Calculating Annualized Volatility

Volatility in finance is typically assumed to be the annualized standard deviation of log returns. It is computed as follows.

def calculate_log_return_series(series: pd.Series):
    shifted_series = series.shift(1, axis=0)
    return pd.Series(np.log(series / shifted_series))

def calculate_annualized_volatility(return_series: pd.Series):
    years_past = get_years_past(return_series)
    entries_per_year = return_series.shape[0] / years_past
    return return_series.std() * np.sqrt(entries_per_year)

return_series = calculate_log_return_series(series)
print(calculate_annualized_volatility(return_series))

Calculating MACD

The MACD oscillator is a popular indicator based on the difference between two moving averages of different lengths.

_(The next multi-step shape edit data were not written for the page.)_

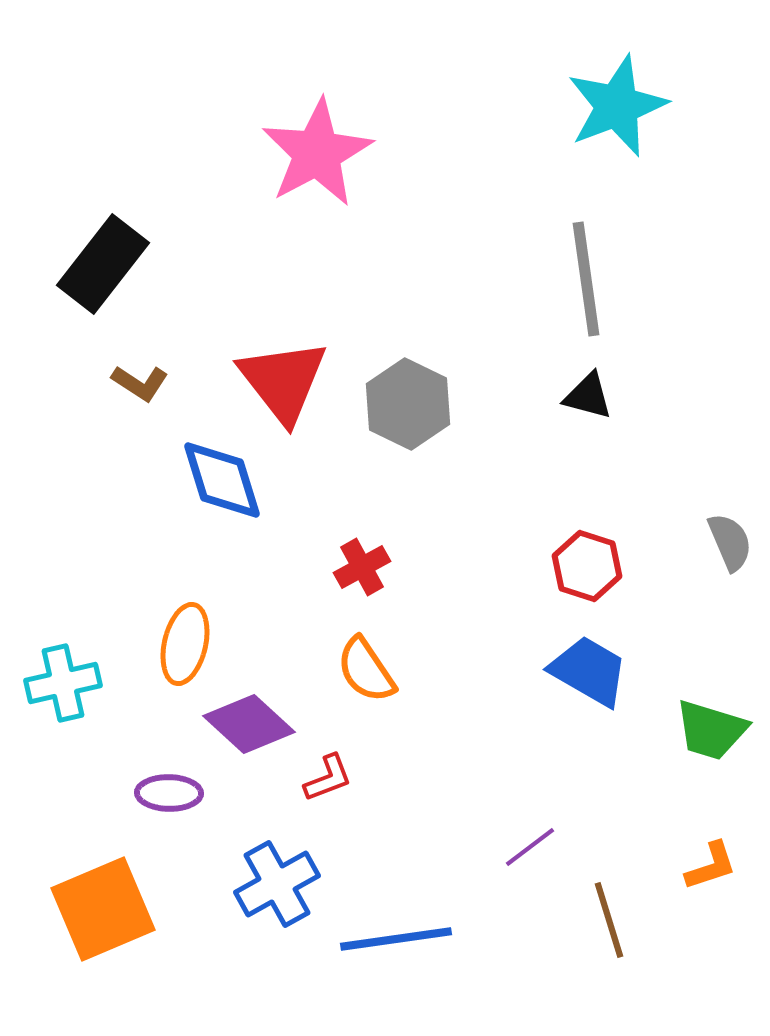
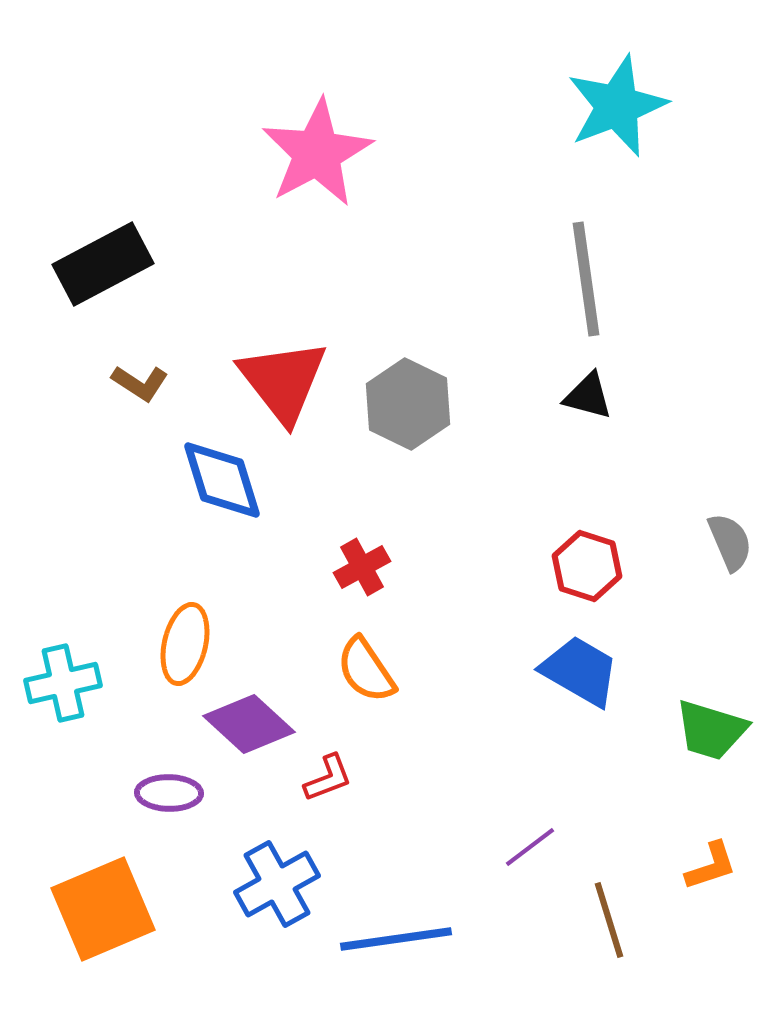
black rectangle: rotated 24 degrees clockwise
blue trapezoid: moved 9 px left
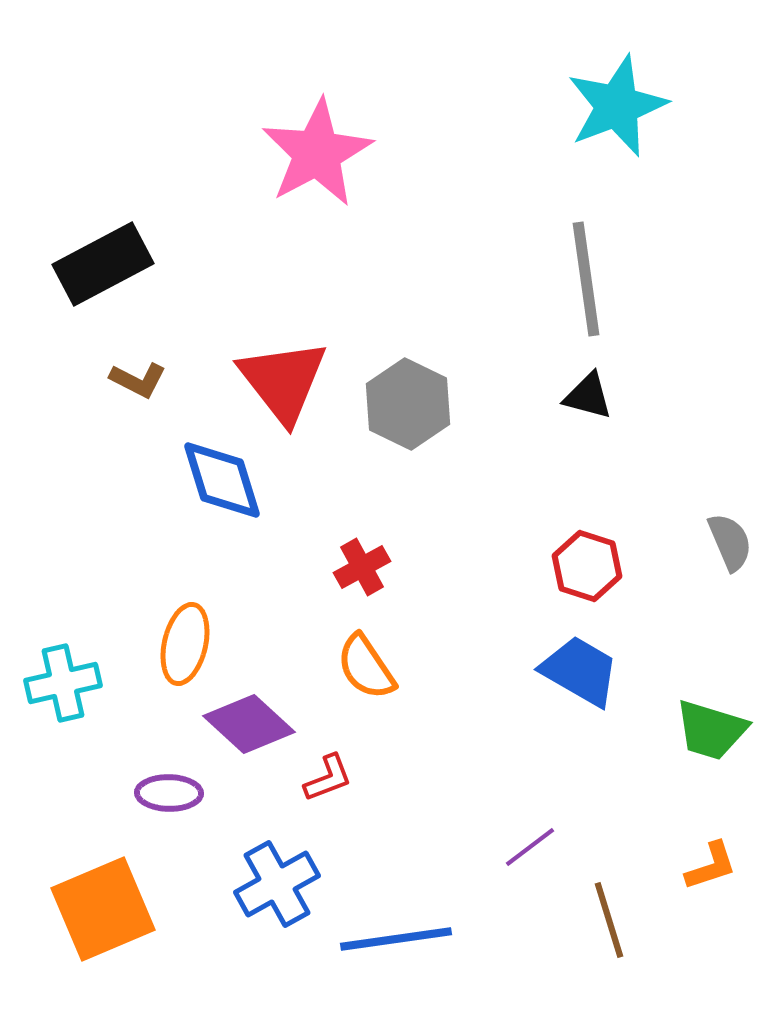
brown L-shape: moved 2 px left, 3 px up; rotated 6 degrees counterclockwise
orange semicircle: moved 3 px up
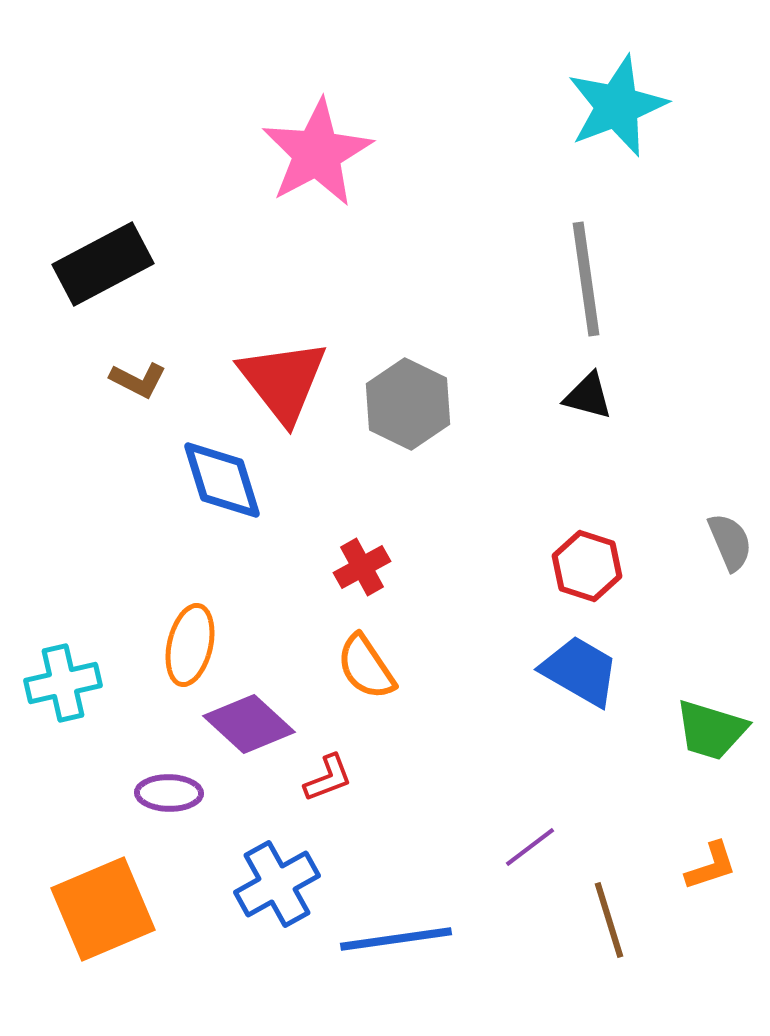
orange ellipse: moved 5 px right, 1 px down
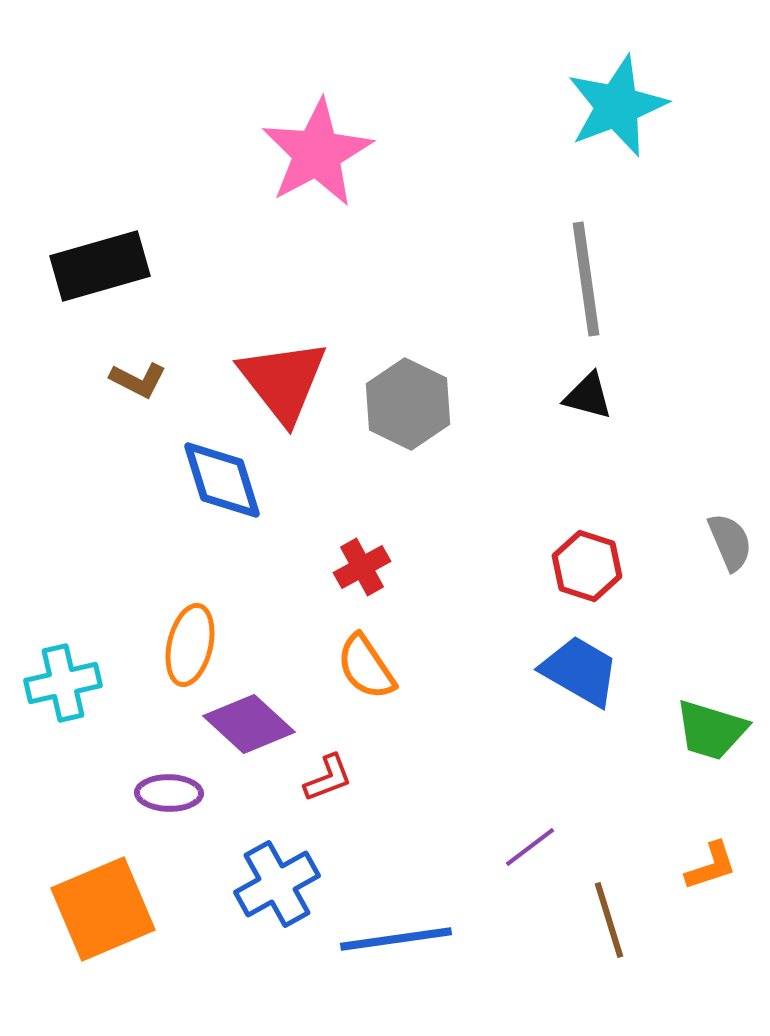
black rectangle: moved 3 px left, 2 px down; rotated 12 degrees clockwise
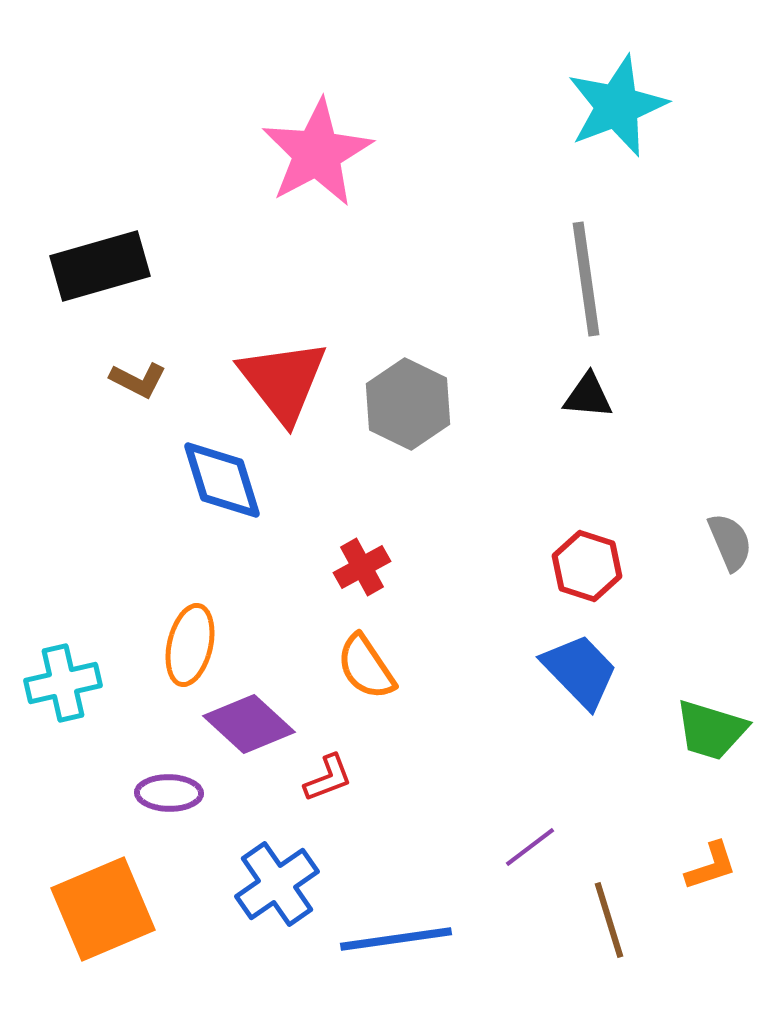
black triangle: rotated 10 degrees counterclockwise
blue trapezoid: rotated 16 degrees clockwise
blue cross: rotated 6 degrees counterclockwise
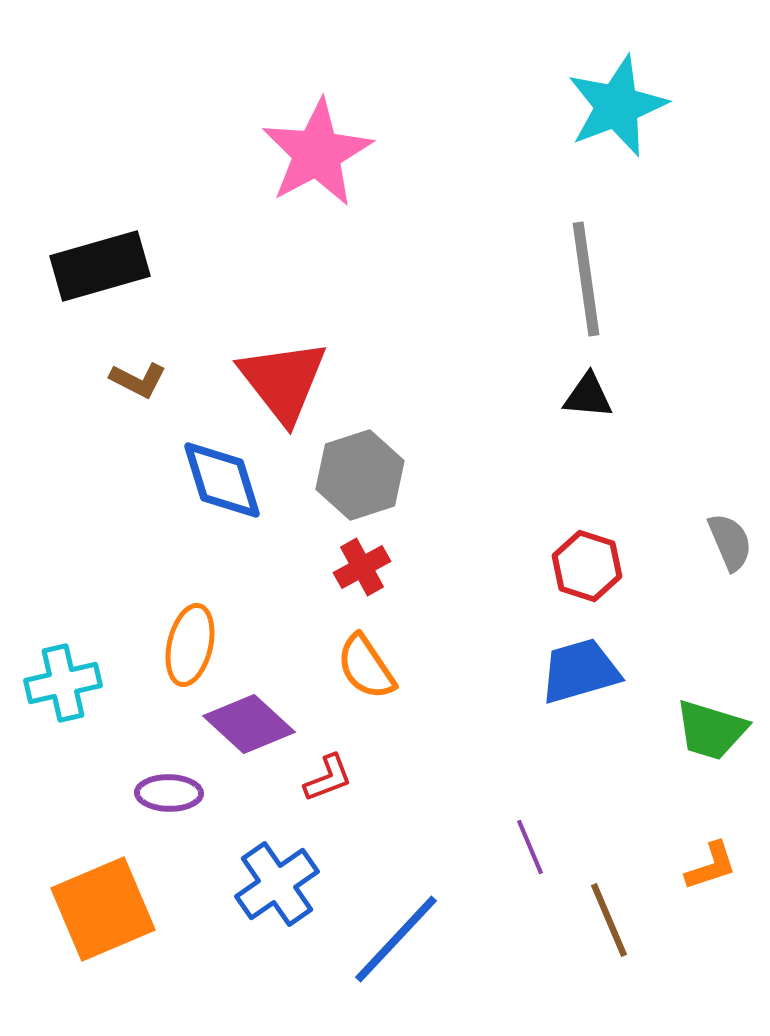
gray hexagon: moved 48 px left, 71 px down; rotated 16 degrees clockwise
blue trapezoid: rotated 62 degrees counterclockwise
purple line: rotated 76 degrees counterclockwise
brown line: rotated 6 degrees counterclockwise
blue line: rotated 39 degrees counterclockwise
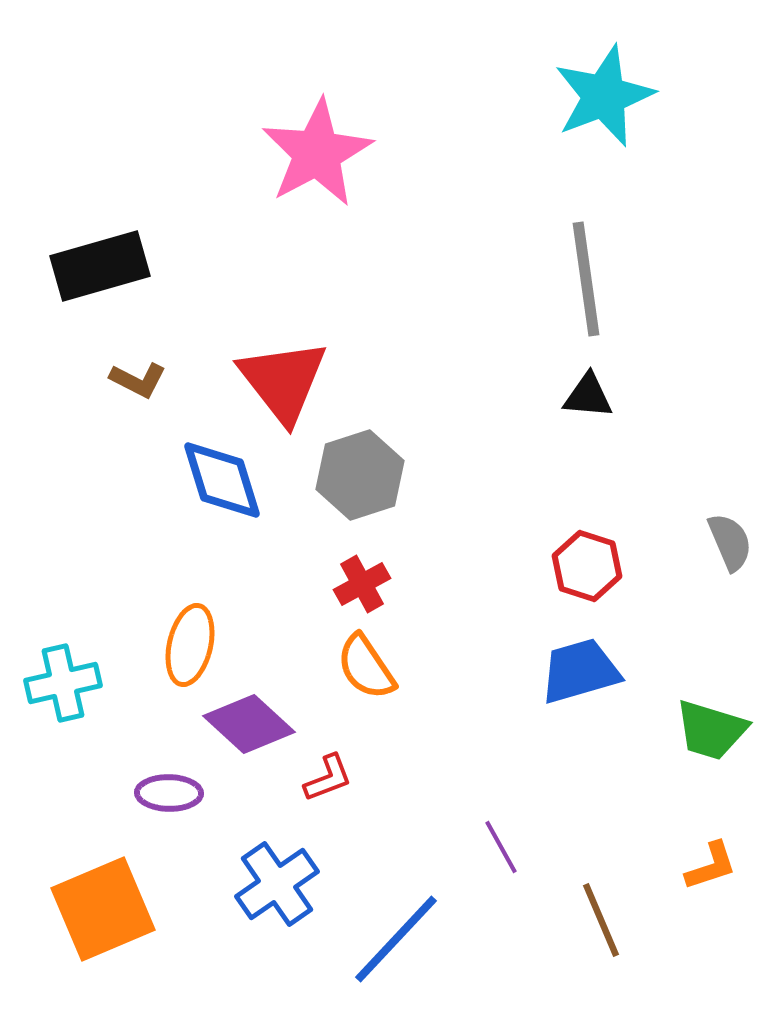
cyan star: moved 13 px left, 10 px up
red cross: moved 17 px down
purple line: moved 29 px left; rotated 6 degrees counterclockwise
brown line: moved 8 px left
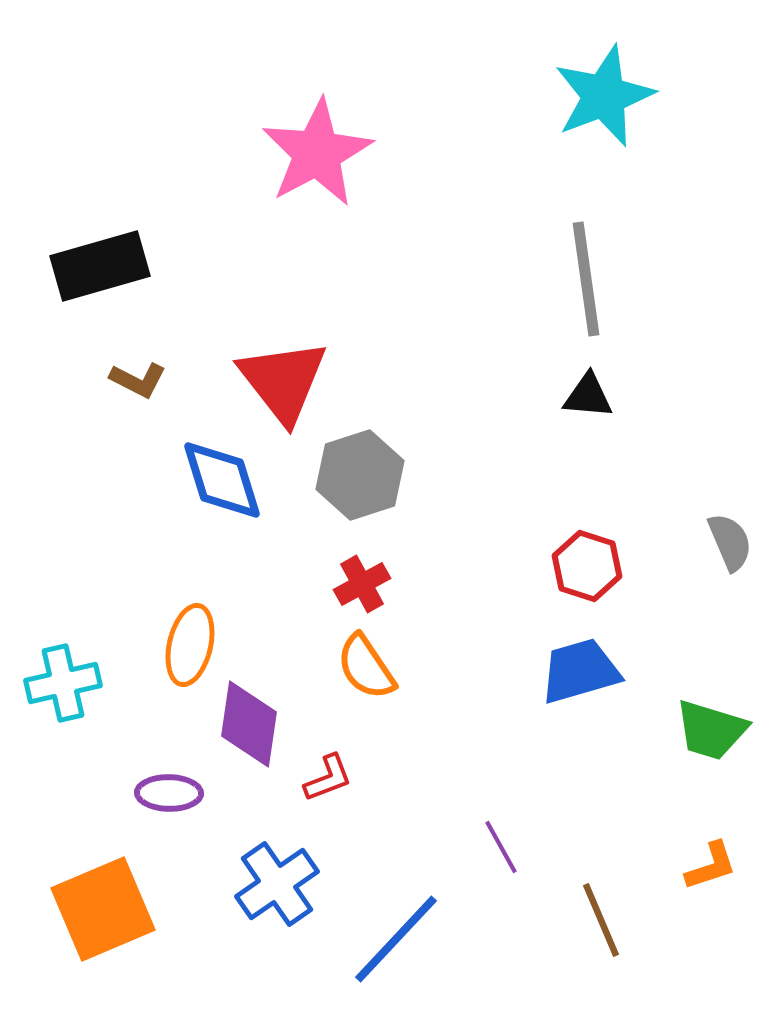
purple diamond: rotated 56 degrees clockwise
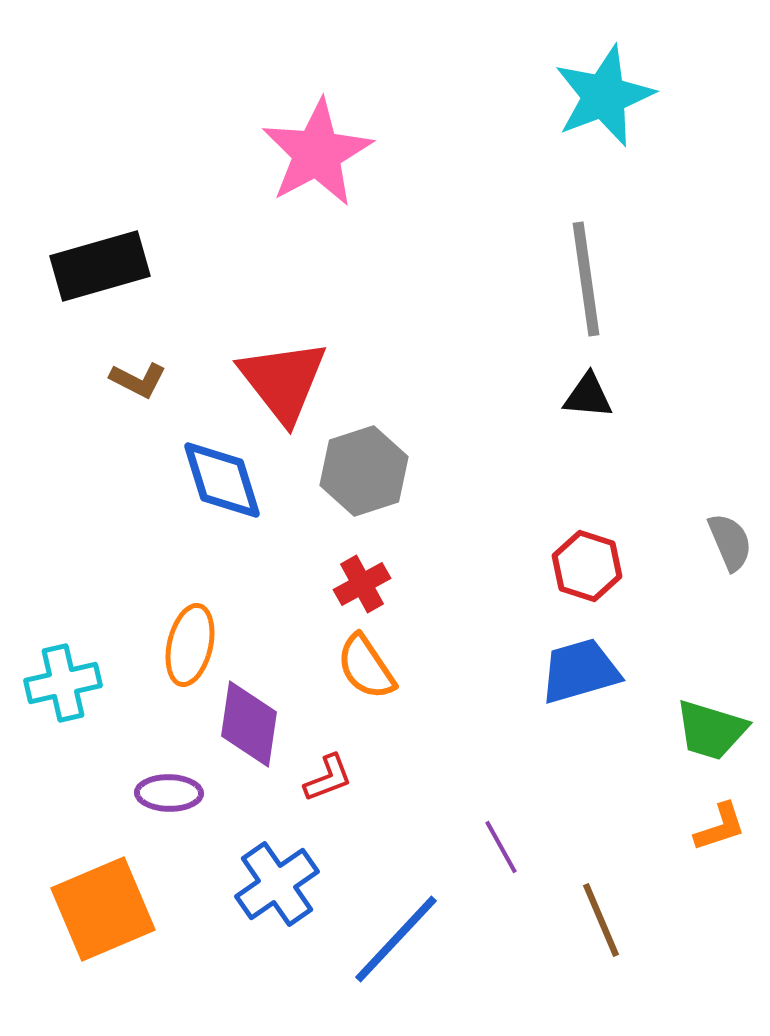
gray hexagon: moved 4 px right, 4 px up
orange L-shape: moved 9 px right, 39 px up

def calculate_simple_moving_average(series: pd.Series, n: int=20):
    return series.rolling(n).mean()

def calculate_macd_oscillator(series: pd.Series,
    n1: int=5, n2: int=34):
    return calculate_simple_moving_average(series, n1) - \
        calculate_simple_moving_average(series, n2)

print(calculate_macd_oscillator(series))

Calculating Bollinger Bands

The Bollinger Bands are another proper indicator that involves computing an upper, middle, and lower band.

def calculate_simple_moving_sample_stdev(series: pd.Series, n: int=20):
    return series.rolling(n).std()

def calculate_bollinger_bands(series: pd.Series, n: int=20):
    sma = calculate_simple_moving_average(series, n)
    stdev = calculate_simple_moving_sample_stdev(series, n)

    lower = sma - 2 * stdev
    middle = sma 
    upper = sma - 2 * stdev

    return lower, middle, upper

print(calculate_bollinger_bands(series))

Conclusion

I hope this post can provide some inspiration. I have been impressed in recent years how pandas increasingly caters directly to quants and financial analysts. If you want more detail, check out my latest book Algorithmic Trading with Python.

Filed Under: Automated Trading, Programming with Python

Comments

  1. geoff says

    August 16, 2020 at 10:34 am

    looks like your code has been horribly manged – I can make out < for MACD, but what is the last for Bollinger Bands?

    Reply
    • Chris Conlan says

      August 16, 2020 at 6:12 pm

      Thanks for pointing that out Geoff. HTML entities were eating some of my code. I fixed it.